Have you ever had a large lobster? I mean, a really large one, like five pounds or more? They are hard to get these days. Most of the good Maine Lobsters (and all lobsters are Maine Lobsters unless otherwise specified) come from Maine in the US, and Maine has a rule that you can’t harvest large lobsters. But back in the old days, when I was buying lobsters off the boat or occasionally eating them on the boat, you could still get them. And you can still get large lobsters from New Hampshire and Massachusetts but a) they are not as good and b) they are too expensive to even consider for those of us in the 99%.
Anyway, if you get a regular lobster, say a 1.5 pounder, you can suck meaty juice and obtain tiny slivers of meat from the spidery legs, but most of the meat comes from the claws and the tail. But if you get a larger lobster, say 2.0 pounds, you’ll find a layer of slimy meaty stuff on the inside of the body cavity along the exoskeleton, and a few other places. Also, the fins at the end of tail may have some meat in them. When you get up around 3.0 pounds, those tail fins are worth digging into, and the slimy slabby things on the inside of the main body cavity are now more like claw meat, and the legs are starting to yield real results. When you get to the 5 or 6 pound range, there are veritable steaks in the body, and the legs are full of meat, and you will most definitely not go hungry.
The Large Lobster Effect is of course a metaphor. Any small thing or small group may have things that are only sometimes there but usually not, and when they are they are not large or numerous enough to get on anyone’s radar screen. Take High School Sports. I went to a 7-12 grade school with a total of 360 people in it. Can you imagine trying to get a football team out of that school? We barely fielded a fencing team (which I was on, of course).
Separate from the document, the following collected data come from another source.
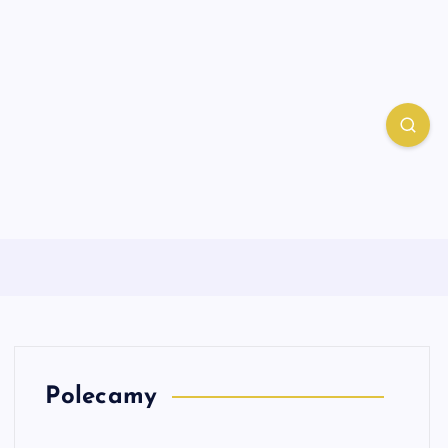
Polecamy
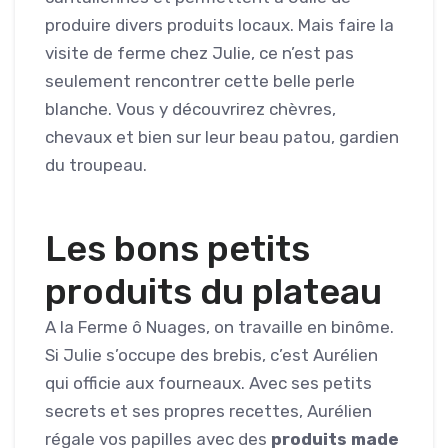
produire divers produits locaux. Mais faire la
visite de ferme chez Julie, ce n’est pas
seulement rencontrer cette belle perle
blanche. Vous y découvrirez chèvres,
chevaux et bien sur leur beau patou, gardien
du troupeau.
Les bons petits
produits du plateau
A la Ferme ô Nuages, on travaille en binôme.
Si Julie s’occupe des brebis, c’est Aurélien
qui officie aux fourneaux. Avec ses petits
secrets et ses propres recettes, Aurélien
régale vos papilles avec des
produits made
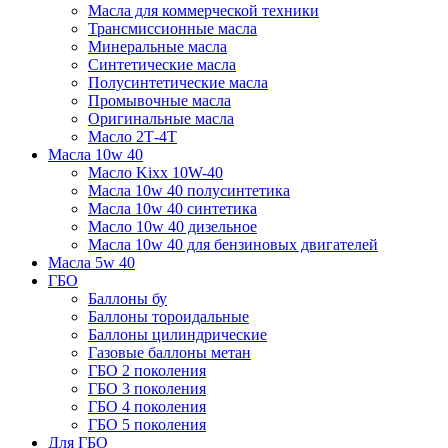
Масла для коммерческой техники
Трансмиссионные масла
Минеральные масла
Синтетические масла
Полусинтетические масла
Промывочные масла
Оригинальные масла
Масло 2Т-4Т
Масла 10w 40
Mасло Kixx 10W-40
Масла 10w 40 полусинтетика
Масла 10w 40 синтетика
Масло 10w 40 дизельное
Масла 10w 40 для бензиновых двигателей
Масла 5w 40
ГБО
Баллоны бу
Баллоны тороидальные
Баллоны цилиндрические
Газовые баллоны метан
ГБО 2 поколения
ГБО 3 поколения
ГБО 4 поколения
ГБО 5 поколения
Для ГБО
Any large metro area with suburbs will have a hierarchy of high schools divided by ability to field major teams, and the top five or six will always have the winning football teams, because the distribution of body size and skill and so on is such that you can get a few dozen players distributed over a few years of school who are all big, interested, able, and available in the largest schools. Large lobsters have meat small lobsters don’t have. Large high schools have football teams, small high schools don’t.
Let me be clear: The Large Lobster Effect isn’t just the amount of something increasing in proportion to the whole. It is the possibility of something novel emerging as a threshold is passed.
I don’t know if high school football teams are good or not, but of course lobster meat is. The Large Lobster Effect is not always good, though. For instance, just as you can get a great Debate Club or Environmental Club in a larger school, you can also get a larger gang of psychotic migrants or very serious bullies. And in society as a whole, as a society gets larger you get museums and bridge clubs and quilting bees but you also get the Klu Klux Klan and Mens Rights Activists.
Writing this blog post has made me hungry. Unfortunately, the nearest decent lobster is like a thousand miles away. I think I’m going to go eat a chicken. I saw one of those in my freezer a little while ago.